→ **TASK TO COMPLETE**
Would you please repeat all of the data exactly, omitting the pictures?

Transcribed page contents

━━━━━━━━━━━━━━━━

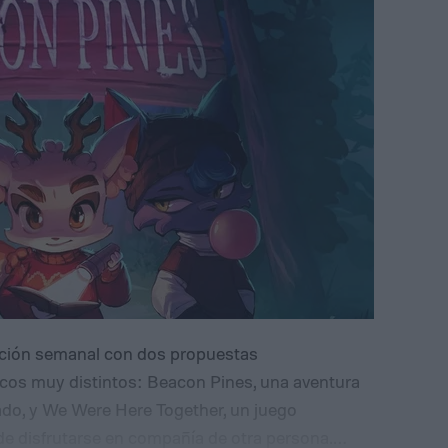
ción semanal con dos propuestas
cos muy distintos: Beacon Pines, una aventura
trado, y We Were Here Together, un juego
de disfrutarse en compañía de otra persona.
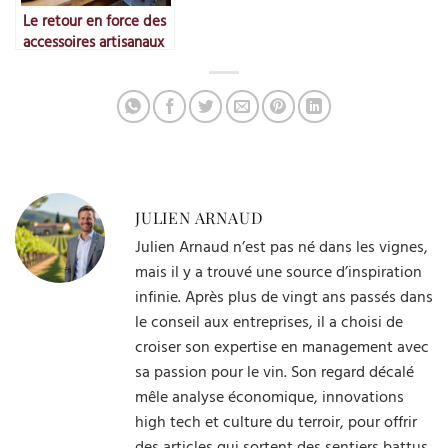
Le retour en force des
accessoires artisanaux
JULIEN ARNAUD
Julien Arnaud n’est pas né dans les vignes,
mais il y a trouvé une source d’inspiration
infinie. Après plus de vingt ans passés dans
le conseil aux entreprises, il a choisi de
croiser son expertise en management avec
sa passion pour le vin. Son regard décalé
mêle analyse économique, innovations
high tech et culture du terroir, pour offrir
des articles qui sortent des sentiers battus.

━━━━━━━━━━━━━━━━

→ **ANSWER FOR THE TASK**
ción semanal con dos propuestas
cos muy distintos: Beacon Pines, una aventura
trado, y We Were Here Together, un juego
de disfrutarse en compañía de otra persona.
Le retour en force des
accessoires artisanaux
JULIEN ARNAUD
Julien Arnaud n’est pas né dans les vignes,
mais il y a trouvé une source d’inspiration
infinie. Après plus de vingt ans passés dans
le conseil aux entreprises, il a choisi de
croiser son expertise en management avec
sa passion pour le vin. Son regard décalé
mêle analyse économique, innovations
high tech et culture du terroir, pour offrir
des articles qui sortent des sentiers battus.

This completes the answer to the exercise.